1 Introduction

This special edition of the International Journal of Computer Vision (IJCV) presents a curated selection of papers that offer a comprehensive overview of the most recent advancements in the realm of large vision models (LVMs). In recent years, LVMs have demonstrated their immense potential across a wide spectrum of computer vision applications. These applications span from general computer vision challenges like image classification and generation, to highly specialized tasks such as autonomous driving and robotics. While the outcomes have been promising, several key challenges pertaining to LVMs have yet to be fully addressed. These include questions about how to enhance the efficiency of pre-training, particularly in terms of data utilization, how to effectively transfer pre-trained models to downstream tasks with limited labeled examples, and the robustness of LVMs for deployment in real-world applications, among others.

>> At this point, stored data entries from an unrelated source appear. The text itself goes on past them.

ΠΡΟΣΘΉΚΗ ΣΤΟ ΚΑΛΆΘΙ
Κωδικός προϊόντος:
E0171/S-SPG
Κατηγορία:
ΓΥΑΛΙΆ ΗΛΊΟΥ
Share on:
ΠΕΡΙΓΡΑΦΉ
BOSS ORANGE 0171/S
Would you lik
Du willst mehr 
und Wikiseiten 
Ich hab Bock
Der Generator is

This special issue garnered a total of 24 submissions. After undergoing rigorous peer review in line with the journal’s high standards, 11 papers have been accepted, resulting in an acceptance rate of 45.8%. The accepted papers showcase cutting-edge advancements in the domain of LVMs and can broadly be categorized into three groups: pre-training, transfer learning, and robustness.

2 Pre-training of LVMs

Pre-training has become a common practice in real-world applications involving large neural networks. During the pre-training phase, neural networks that are initialized randomly are typically trained using extensive datasets of unlabeled images and learning objectives that are agnostic to specific tasks. One of the most successful and widely adopted pre-training methods is the masked autoencoder (MAE) technique, which is founded on the concept of filling in missing image patches. In addition to reconstructing the pixels of masked images, Chen et al. introduce an auxiliary objective function aimed at enhancing representation learning. This auxiliary function focuses on predicting the features of the masked image patches. Despite its simple design, this approach yields significant improvements across a broad spectrum of downstream tasks, including object detection and semantic/instance segmentation.

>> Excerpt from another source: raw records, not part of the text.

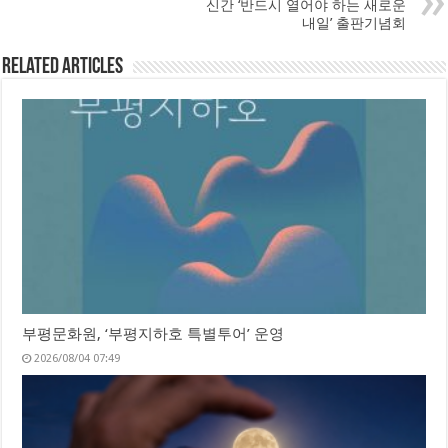
신간 ‘반드시 열어야 하는 새로운
내일’ 출판기념회
Related Articles
부평문화원, ‘부평지하호 특별투어’ 운영
2026/08/04 07:49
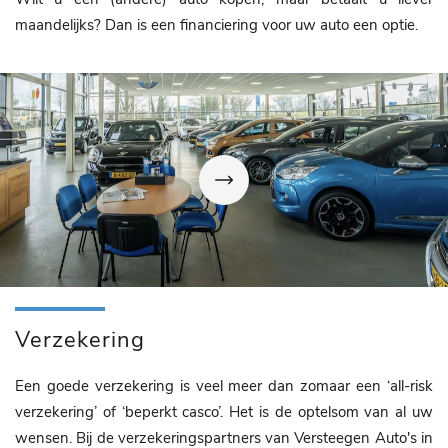
maandelijks? Dan is een financiering voor uw auto een optie.
Verzekering
Een goede verzekering is veel meer dan zomaar een ‘all-risk
verzekering’ of ‘beperkt casco’. Het is de optelsom van al uw
wensen. Bij de verzekeringspartners van Versteegen Auto's in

Another perspective on enhancing the MAE approach is presented by Gao et al. In their approach, they employ an off-the-shelf teacher model to regularize the encoder’s output features, thereby minimizing the discrepancy between the teacher’s and the encoder’s features. The teacher-student learning strategy employed by Gao et al. not only enhances the performance of transfer learning in downstream tasks but also expedites the training process.

3 Transfer Learning of LVMs

A crucial step following pre-training is transfer learning, where a model initially trained on a large dataset undergoes fine-tuning on a different yet related downstream dataset. One significant challenge in applying transfer learning to LVMs lies in achieving parameter efficiency. LVMs are often excessively large for fine-tuning on datasets of moderate sizes. In this special issue, Zhao et al. tackle this challenge with Salient Channel Tuning (SCT), a parameter-efficient fine-tuning method that selectively updates only a small subset of feature channels, approximately three orders of magnitude smaller than the original pre-trained model. These channels are identified as being essential for a specific downstream task through the application of an L2 norm to feature activations within each channel, and channels with the highest values are chosen for tuning.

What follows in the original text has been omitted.